Williams, whose office has led an effort to reach a compromise on the electronic records bill, insisted that the measure "does not change what people can obtain. It simply changes how they get it."

Opponents included representatives of the Colorado Department of Health Care Policy and Financing, which oversees Medicaid; the Denver Health and Hospital Authority, which operates Denver Health Medical Center; and the Department of Public Health and Environment.

They cited the potential for inadvertently releasing personal or medical information in releasing databases; the litigation risk that would pose; and a need in some cases to hire skilled information technology specialists to handle requests.

Supporters insisted protections provided by the Open Records Act and other statutes would prevent sensitive information disclosures. Under the bill, denials of electronic data can be made for other reasons, including a lack of technical know-how or the risk of disclosing copyright or proprietary information.

More than 15 states and the federal government allow citizens to obtain computerized data.

Some Colorado jurisdictions and agencies already do so.

The bill is inspired by an investigation into gender pay equity at Colorado State University by The Coloradoan newspaper. CSU refused to provide a computerized database of salaries, forcing journalists to create their own after inspecting nearly 5,000 employee salaries the university offered on paper.

Other state-funded educational institutions such as the University of Colorado sought guarantees that the bill wouldn't trigger the accidental release of confidential data such as student Social Security numbers.

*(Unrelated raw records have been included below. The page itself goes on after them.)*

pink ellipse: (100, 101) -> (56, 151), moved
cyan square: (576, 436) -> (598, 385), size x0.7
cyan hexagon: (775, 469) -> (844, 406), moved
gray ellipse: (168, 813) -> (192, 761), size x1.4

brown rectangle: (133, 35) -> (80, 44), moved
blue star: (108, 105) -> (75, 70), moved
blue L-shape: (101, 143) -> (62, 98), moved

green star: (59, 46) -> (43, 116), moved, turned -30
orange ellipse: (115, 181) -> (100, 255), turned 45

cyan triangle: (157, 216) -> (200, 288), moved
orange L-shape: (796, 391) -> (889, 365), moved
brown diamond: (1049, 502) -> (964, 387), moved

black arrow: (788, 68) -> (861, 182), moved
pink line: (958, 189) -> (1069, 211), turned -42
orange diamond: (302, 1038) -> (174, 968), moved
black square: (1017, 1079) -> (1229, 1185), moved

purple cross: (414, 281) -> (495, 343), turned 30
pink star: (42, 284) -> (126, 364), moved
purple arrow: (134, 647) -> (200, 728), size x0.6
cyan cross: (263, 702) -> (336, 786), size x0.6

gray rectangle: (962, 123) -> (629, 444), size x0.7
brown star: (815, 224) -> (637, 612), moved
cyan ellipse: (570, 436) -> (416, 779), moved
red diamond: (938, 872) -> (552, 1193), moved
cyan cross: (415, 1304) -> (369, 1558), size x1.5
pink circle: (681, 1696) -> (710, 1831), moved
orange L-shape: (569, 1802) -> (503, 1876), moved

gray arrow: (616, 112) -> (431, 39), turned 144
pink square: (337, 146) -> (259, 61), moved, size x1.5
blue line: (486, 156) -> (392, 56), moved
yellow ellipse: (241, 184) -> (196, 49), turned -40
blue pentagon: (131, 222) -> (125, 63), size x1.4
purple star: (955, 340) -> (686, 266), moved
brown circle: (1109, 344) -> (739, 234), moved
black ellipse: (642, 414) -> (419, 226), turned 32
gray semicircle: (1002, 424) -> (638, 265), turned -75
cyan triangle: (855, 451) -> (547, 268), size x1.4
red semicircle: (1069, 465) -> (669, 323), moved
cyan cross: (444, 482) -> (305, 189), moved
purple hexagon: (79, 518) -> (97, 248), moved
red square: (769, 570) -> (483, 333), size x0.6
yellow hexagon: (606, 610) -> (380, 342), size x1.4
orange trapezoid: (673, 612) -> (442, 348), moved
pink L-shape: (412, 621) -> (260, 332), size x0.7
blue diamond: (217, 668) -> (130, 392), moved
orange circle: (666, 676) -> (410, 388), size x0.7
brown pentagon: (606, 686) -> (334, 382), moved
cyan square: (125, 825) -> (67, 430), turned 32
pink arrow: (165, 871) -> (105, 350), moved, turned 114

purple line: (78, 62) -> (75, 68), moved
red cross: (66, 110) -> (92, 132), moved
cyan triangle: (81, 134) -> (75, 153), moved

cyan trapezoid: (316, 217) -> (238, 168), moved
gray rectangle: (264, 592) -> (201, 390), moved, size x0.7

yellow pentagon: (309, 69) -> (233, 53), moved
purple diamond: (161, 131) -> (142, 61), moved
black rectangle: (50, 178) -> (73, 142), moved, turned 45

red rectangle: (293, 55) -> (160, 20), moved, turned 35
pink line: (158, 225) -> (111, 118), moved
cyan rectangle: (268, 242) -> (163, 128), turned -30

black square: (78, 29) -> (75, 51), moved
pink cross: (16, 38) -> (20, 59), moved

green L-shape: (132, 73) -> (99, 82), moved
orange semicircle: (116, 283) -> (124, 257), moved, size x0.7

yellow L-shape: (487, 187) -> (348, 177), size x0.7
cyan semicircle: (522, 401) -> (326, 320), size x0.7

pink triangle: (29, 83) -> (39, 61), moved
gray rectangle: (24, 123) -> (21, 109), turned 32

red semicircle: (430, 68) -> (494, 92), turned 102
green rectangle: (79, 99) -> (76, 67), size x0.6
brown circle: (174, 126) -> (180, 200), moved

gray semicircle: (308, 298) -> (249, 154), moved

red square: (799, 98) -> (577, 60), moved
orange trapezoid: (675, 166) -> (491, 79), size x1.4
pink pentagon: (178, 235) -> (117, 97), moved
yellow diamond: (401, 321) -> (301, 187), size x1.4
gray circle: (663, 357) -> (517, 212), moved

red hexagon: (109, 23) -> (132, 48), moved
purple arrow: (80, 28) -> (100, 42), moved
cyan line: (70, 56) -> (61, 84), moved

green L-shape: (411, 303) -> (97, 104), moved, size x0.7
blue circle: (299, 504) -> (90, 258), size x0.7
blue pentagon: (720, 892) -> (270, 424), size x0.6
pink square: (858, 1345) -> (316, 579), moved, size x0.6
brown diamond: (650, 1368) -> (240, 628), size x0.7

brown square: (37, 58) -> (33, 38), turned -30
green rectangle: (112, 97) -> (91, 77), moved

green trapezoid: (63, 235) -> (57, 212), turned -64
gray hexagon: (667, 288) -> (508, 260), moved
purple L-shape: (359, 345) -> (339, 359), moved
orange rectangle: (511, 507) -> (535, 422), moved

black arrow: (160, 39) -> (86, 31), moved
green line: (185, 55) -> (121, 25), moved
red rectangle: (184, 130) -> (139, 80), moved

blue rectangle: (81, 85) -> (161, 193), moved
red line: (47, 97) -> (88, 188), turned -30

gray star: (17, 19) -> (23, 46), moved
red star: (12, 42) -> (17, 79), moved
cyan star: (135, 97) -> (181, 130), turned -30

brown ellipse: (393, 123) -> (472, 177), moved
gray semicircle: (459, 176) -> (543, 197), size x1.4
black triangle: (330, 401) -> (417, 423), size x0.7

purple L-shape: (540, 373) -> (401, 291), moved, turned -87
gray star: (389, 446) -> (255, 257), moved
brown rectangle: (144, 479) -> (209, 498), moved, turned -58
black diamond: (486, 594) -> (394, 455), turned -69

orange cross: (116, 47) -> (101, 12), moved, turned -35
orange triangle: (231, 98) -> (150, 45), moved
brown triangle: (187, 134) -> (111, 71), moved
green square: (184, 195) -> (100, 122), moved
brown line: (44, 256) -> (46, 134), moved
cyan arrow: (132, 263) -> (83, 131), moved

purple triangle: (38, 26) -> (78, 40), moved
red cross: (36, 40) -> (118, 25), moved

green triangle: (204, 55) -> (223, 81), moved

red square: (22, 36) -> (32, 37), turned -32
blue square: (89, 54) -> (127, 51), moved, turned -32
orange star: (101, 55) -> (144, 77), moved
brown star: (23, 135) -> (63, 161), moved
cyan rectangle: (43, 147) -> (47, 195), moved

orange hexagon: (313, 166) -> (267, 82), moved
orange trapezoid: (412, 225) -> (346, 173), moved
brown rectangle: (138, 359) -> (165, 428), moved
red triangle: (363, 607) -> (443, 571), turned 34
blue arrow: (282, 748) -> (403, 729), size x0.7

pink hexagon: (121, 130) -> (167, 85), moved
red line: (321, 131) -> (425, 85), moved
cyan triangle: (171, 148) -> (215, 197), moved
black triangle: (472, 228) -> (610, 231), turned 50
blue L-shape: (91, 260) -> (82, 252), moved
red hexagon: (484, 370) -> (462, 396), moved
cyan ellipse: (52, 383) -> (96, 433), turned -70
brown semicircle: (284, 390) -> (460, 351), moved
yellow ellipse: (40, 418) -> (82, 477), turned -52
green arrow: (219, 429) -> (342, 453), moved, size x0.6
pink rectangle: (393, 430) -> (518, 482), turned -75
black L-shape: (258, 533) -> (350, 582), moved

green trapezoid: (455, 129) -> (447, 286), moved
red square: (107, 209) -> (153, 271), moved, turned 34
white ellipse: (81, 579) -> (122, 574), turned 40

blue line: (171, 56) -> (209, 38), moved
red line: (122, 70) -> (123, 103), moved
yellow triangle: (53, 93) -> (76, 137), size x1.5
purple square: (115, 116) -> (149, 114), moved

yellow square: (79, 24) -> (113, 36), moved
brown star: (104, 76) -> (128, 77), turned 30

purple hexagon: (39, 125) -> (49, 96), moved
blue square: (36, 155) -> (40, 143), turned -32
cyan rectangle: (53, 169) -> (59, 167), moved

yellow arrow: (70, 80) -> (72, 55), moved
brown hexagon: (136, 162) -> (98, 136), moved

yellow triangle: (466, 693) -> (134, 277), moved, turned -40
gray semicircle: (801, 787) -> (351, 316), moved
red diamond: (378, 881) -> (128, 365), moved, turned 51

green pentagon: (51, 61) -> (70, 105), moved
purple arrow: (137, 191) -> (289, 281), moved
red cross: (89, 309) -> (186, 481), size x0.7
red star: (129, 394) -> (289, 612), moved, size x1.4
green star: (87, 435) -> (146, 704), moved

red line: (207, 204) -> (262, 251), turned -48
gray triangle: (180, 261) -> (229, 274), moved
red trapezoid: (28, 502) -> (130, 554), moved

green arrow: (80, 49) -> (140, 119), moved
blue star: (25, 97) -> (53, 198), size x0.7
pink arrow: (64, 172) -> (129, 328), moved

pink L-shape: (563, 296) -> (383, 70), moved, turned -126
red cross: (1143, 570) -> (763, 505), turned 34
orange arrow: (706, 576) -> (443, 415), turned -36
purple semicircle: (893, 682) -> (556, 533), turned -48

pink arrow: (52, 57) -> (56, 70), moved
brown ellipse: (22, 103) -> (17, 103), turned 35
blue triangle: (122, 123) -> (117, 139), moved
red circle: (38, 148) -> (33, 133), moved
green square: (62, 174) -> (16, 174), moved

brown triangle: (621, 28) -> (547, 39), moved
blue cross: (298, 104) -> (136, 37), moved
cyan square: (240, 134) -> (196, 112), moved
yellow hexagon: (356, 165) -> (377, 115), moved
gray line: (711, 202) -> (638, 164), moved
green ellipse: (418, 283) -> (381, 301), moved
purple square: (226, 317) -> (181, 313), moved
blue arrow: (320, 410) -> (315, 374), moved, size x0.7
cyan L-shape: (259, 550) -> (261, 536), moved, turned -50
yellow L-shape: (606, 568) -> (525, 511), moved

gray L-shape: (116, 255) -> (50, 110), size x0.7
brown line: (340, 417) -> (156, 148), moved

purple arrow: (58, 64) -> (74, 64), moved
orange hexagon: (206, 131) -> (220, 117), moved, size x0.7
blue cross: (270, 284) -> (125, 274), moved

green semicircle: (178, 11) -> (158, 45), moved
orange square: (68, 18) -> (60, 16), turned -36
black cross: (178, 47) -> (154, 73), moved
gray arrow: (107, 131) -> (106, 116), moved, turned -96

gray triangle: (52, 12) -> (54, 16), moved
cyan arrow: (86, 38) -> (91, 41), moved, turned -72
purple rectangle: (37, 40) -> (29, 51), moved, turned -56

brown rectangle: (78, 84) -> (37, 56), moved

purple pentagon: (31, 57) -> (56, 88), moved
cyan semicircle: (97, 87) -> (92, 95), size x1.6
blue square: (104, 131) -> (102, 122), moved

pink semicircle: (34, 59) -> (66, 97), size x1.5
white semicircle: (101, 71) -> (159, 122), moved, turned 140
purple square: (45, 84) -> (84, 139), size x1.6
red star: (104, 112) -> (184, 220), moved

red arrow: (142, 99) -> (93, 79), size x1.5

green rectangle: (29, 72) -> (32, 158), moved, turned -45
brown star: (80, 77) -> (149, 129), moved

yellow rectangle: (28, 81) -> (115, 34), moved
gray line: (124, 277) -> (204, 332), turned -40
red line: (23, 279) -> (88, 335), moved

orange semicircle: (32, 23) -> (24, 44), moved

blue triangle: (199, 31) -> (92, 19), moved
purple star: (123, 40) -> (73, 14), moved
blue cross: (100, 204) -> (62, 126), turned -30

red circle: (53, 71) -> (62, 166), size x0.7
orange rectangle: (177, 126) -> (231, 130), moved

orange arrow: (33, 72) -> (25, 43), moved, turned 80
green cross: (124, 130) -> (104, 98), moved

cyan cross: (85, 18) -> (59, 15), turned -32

The Republican-controlled Senate previously added an amendment that Democrats said was tangential to the bill's purpose. The amendment called for the judicial branch to be subject to the records act — even though Colorado courts have ruled the judiciary isn't covered by the act. They have their own public records rules.

Republicans long have complained about judicial secrecy. They cite the secret costs to taxpayers to prosecute and defend Aurora theater shooter James Holmes, who was sentenced to life in prison for killing 12 people and wounding 70 others in a 2012 attack at a suburban Denver movie theater.